● Exercise objective: Return every record below exactly as written, but leave out the pictures.
= Beginning of Section =
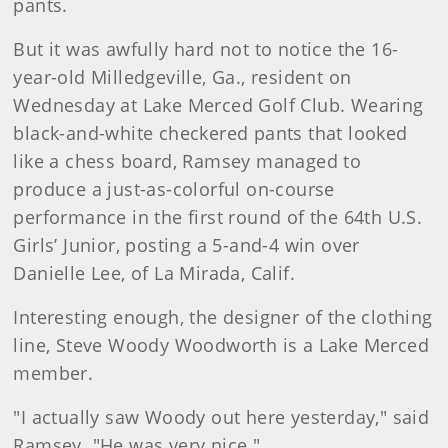
pants.
But it was awfully hard not to notice the 16-
year-old Milledgeville, Ga., resident on
Wednesday at Lake Merced Golf Club. Wearing
black-and-white checkered pants that looked
like a chess board, Ramsey managed to
produce a just-as-colorful on-course
performance in the first round of the 64th U.S.
Girls’ Junior, posting a 5-and-4 win over
Danielle Lee, of La Mirada, Calif.
Interesting enough, the designer of the clothing
line, Steve Woody Woodworth is a Lake Merced
member.
"I actually saw Woody out here yesterday," said
Ramsey. "He was very nice."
= End of Section =
● Response box:
pants.
But it was awfully hard not to notice the 16-
year-old Milledgeville, Ga., resident on
Wednesday at Lake Merced Golf Club. Wearing
black-and-white checkered pants that looked
like a chess board, Ramsey managed to
produce a just-as-colorful on-course
performance in the first round of the 64th U.S.
Girls’ Junior, posting a 5-and-4 win over
Danielle Lee, of La Mirada, Calif.
Interesting enough, the designer of the clothing
line, Steve Woody Woodworth is a Lake Merced
member.
"I actually saw Woody out here yesterday," said
Ramsey. "He was very nice."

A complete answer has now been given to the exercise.